The heart of this movie comes courtesy of the warm chemistry between Lana and Noah, who are so likable together. Viewers are invested in their relationship, because the two make love seem worth fighting for.
Early in the film, the Coveys visit N Seoul Tower – better known as Namsan Tower – which offers a gorgeous panoramic view of Korea’s capital. It’s a popular tourist destination for couples to commemorate their relationship by placing love locks on the tower’s fence. In recent years, it has also become a popular spot for Korean adoptees to honor their birth and adoptive families with personalized love locks. After a little searching, the sisters find their mother’s lock, which says, “For the rest of my life.”
Watching this scene unfold was profound, knowing that Lana herself had been adopted as a baby from Vietnam.
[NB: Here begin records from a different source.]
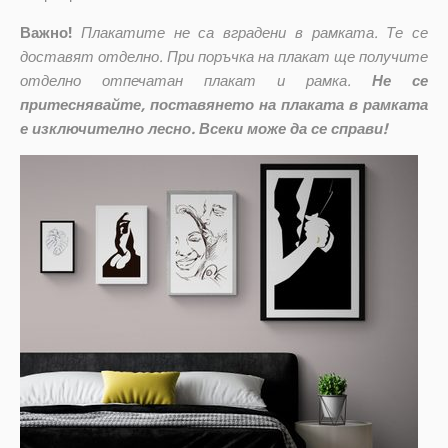
Важно!
Плакатите не са вградени в рамката. Те се
доставят отделно. При поръчка на плакат ще получите
отделно отпечатан плакат и рамка.
Не се
притеснявайте, поставянето на плаката в рамката
е изключително лесно. Всеки може да се справи!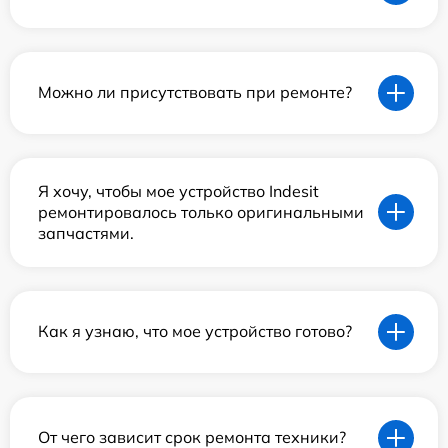
Можно ли присутствовать при ремонте?
Я хочу, чтобы мое устройство Indesit
ремонтировалось только оригинальными
запчастями.
Как я узнаю, что мое устройство готово?
От чего зависит срок ремонта техники?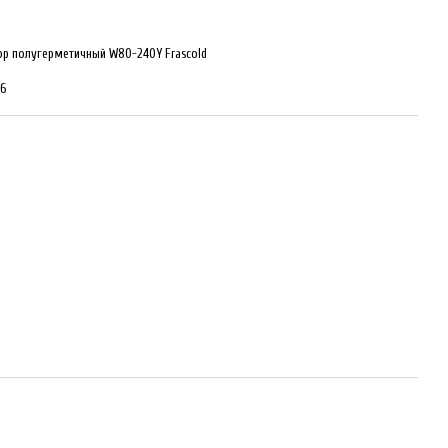
р полугерметичный W80-240Y Frascold
6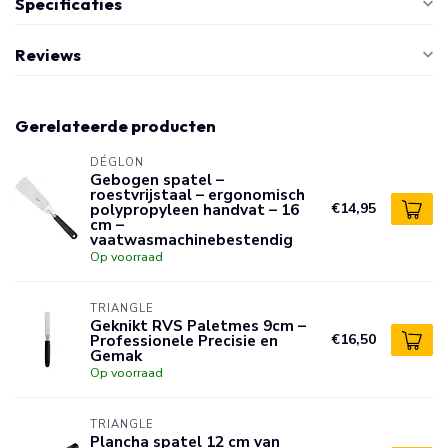
Specificaties
Reviews
Gerelateerde producten
DÉGLON
Gebogen spatel –
roestvrijstaal – ergonomisch
polypropyleen handvat – 16
€14,95
cm –
vaatwasmachinebestendig
Op voorraad
TRIANGLE
Geknikt RVS Paletmes 9cm –
Professionele Precisie en
€16,50
Gemak
Op voorraad
TRIANGLE
Plancha spatel 12 cm van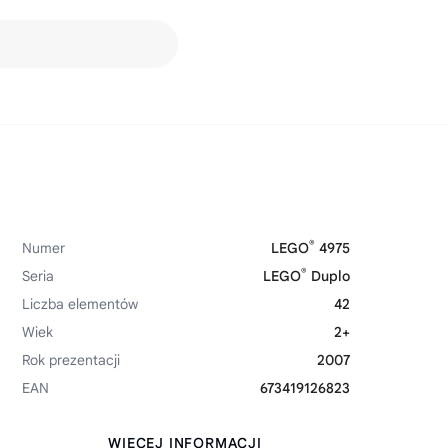
®
Numer
LEGO
4975
®
Seria
LEGO
Duplo
Liczba elementów
42
Wiek
2+
Rok prezentacji
2007
EAN
673419126823
WIĘCEJ INFORMACJI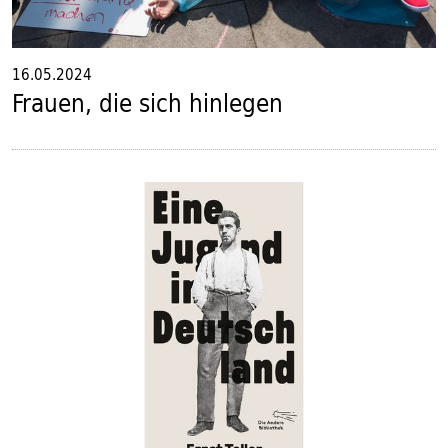
16.05.2024
Frauen, die sich hinlegen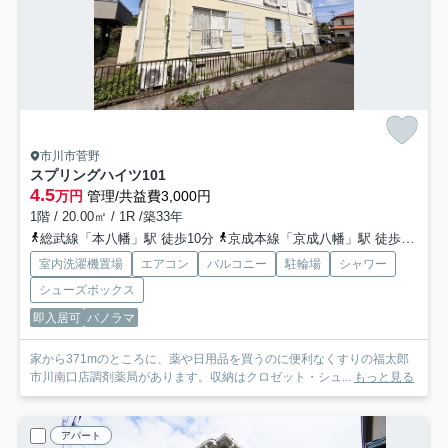
市川市菅野
スプリングハイツ
101
4.5
万円
管理/共益費3,000円
1階 / 20.00㎡ / 1R /築33年
総武線「本八幡」駅 徒歩10分
京成本線「京成八幡」駅 徒歩6分
都
室内洗濯機置場
エアコン
バルコニー
駐輪場
シャワー
シューズボックス
即入居可
パノラマ
家から371mのところに、薬や日用品を買うのに便利なくすりの福太郎
市川南口店調剤薬局があります。収納はクロゼット・シュ...
もっと見る
アパート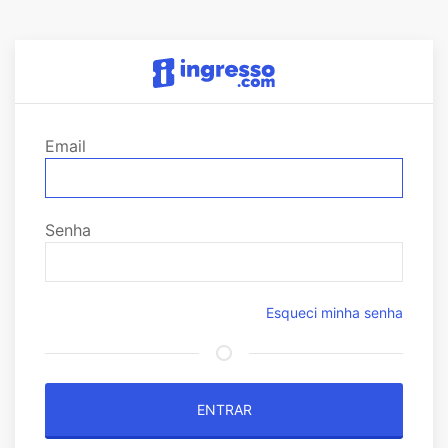
Email
Senha
Esqueci minha senha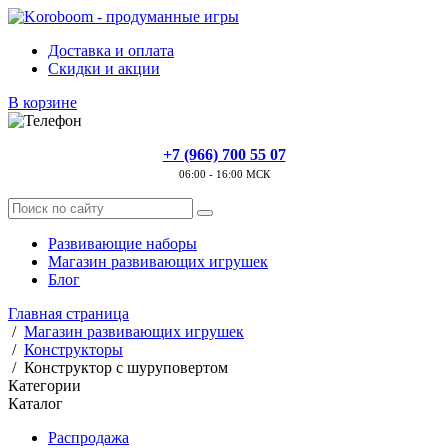
Доставка и оплата
Скидки и акции
В корзине
+7 (966) 700 55 07
06:00 - 16:00 МСК
Развивающие наборы
Магазин развивающих игрушек
Блог
Главная страница
/
Магазин развивающих игрушек
/
Конструкторы
/
Конструктор с шуруповертом
Категории
Каталог
Распродажа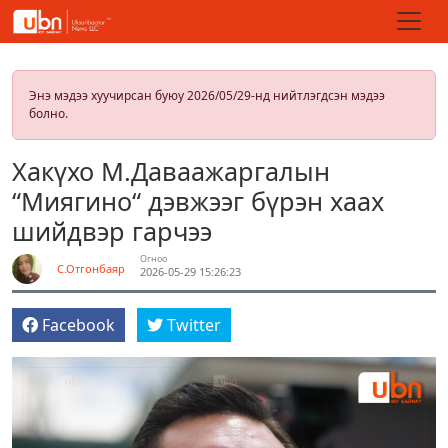
Энэ мэдээ хуучирсан буюу 2026/05/29-нд нийтлэгдсэн мэдээ
болно.
Хакүхо М.Даваажаргалын
“Миягино“ дэвжээг бүрэн хаах
шийдвэр гарчээ
Огноо
С.Отгонбаяр
2026-05-29 15:26:23
Facebook
Twitter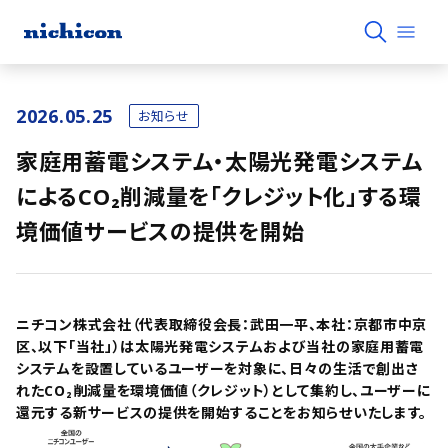
2026.05.25
お知らせ
家庭用蓄電システム・太陽光発電システム
によるCO₂削減量を「クレジット化」する環
境価値サービスの提供を開始
ニチコン株式会社（代表取締役会長：武田一平、本社：京都市中京
区、以下「当社」）は太陽光発電システムおよび当社の家庭用蓄電
システムを設置しているユーザーを対象に、日々の生活で創出さ
れたCO₂削減量を環境価値（クレジット）として集約し、ユーザーに
還元する新サービスの提供を開始することをお知らせいたします。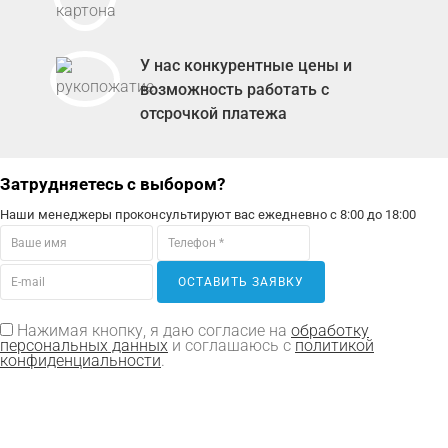
У нас конкурентные цены и
возможность работать с
отсрочкой платежа
Затрудняетесь с выбором?
Наши менеджеры проконсультируют вас ежедневно с 8:00 до 18:00
ОСТАВИТЬ ЗАЯВКУ
Нажимая кнопку, я даю согласие на
обработку
персональных данных
и соглашаюсь с
политикой
конфиденциальности
.
Продукция: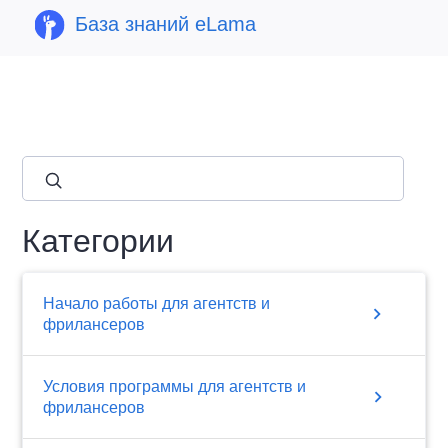
База знаний eLama
close
Категории
Начало работы для агентств и
chevron_right
фрилансеров
Условия программы для агентств и
chevron_right
фрилансеров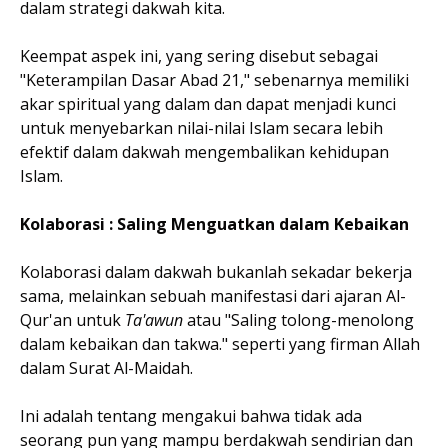
dalam strategi dakwah kita.
Keempat aspek ini, yang sering disebut sebagai
"Keterampilan Dasar Abad 21," sebenarnya memiliki
akar spiritual yang dalam dan dapat menjadi kunci
untuk menyebarkan nilai-nilai Islam secara lebih
efektif dalam dakwah mengembalikan kehidupan
Islam.
Kolaborasi : Saling Menguatkan dalam Kebaikan
Kolaborasi dalam dakwah bukanlah sekadar bekerja
sama, melainkan sebuah manifestasi dari ajaran Al-
Qur'an untuk
Ta'awun
atau "Saling tolong-menolong
dalam kebaikan dan takwa." seperti yang firman Allah
dalam Surat Al-Maidah.
Ini adalah tentang mengakui bahwa tidak ada
seorang pun yang mampu berdakwah sendirian dan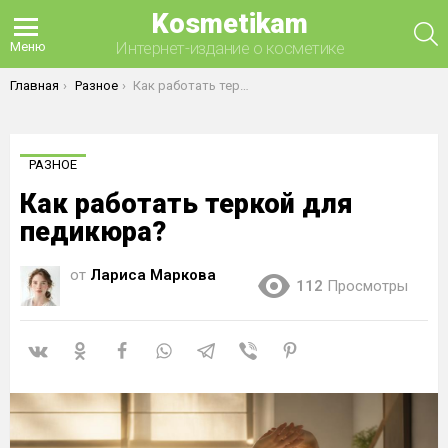
Kosmetikam
П
Интернет-издание о косметике
Меню
Вы здесь:
Главная
Разное
Как работать теркой для педикюра?
РАЗНОЕ
Как работать теркой для
педикюра?
от
Лариса Маркова
112
Просмотры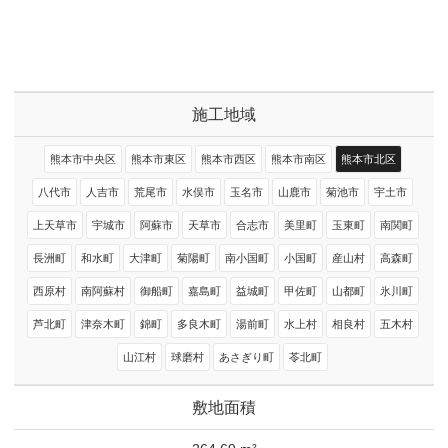
施工地域
熊本市中央区
熊本市東区
熊本市西区
熊本市南区
熊本市北区
八代市
人吉市
荒尾市
水俣市
玉名市
山鹿市
菊池市
宇土市
上天草市
宇城市
阿蘇市
天草市
合志市
美里町
玉東町
南関町
長洲町
和水町
大津町
菊陽町
南小国町
小国町
産山村
高森町
西原村
南阿蘇村
御船町
嘉島町
益城町
甲佐町
山都町
氷川町
芦北町
津奈木町
錦町
多良木町
湯前町
水上村
相良村
五木村
山江村
球磨村
あさぎり町
苓北町
敷地面積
But this bit of Lara Jean’s family history (courtesy of a rusty lock) is bittersweet, because there’s almost no chance of it happening in reality. In order to accommodate all the new locks (that Namsan Tower sells in their gift shop), old ones are regularly clipped and discarded. (Mine was there for about a year or so before Becky + Todd 4ever’s lock took my spot.)
While TATB author Jenny Han may have no desire to write a fourth book in this series, wouldn’t it be fun if Kitty got a spinoff? She could move to Seoul to become a K-pop trainee, learn Korean, and reunite with her crush Dae (Jeon Ho-Young). TATB doesn’t have to end with Lara Jean and Peter. With a little bit of tweaking, it can go on always and forever.
Korean-American authors like Han absolutely should not feel the burden of creating only Korean-American characters. But since she did, it would’ve been meaningful to see what Lara Jean’s trip back to Korea meant to her in the bigger picture, even if to acknowledge that it was really little more than a beautiful vacation. And that would’ve been OK, too.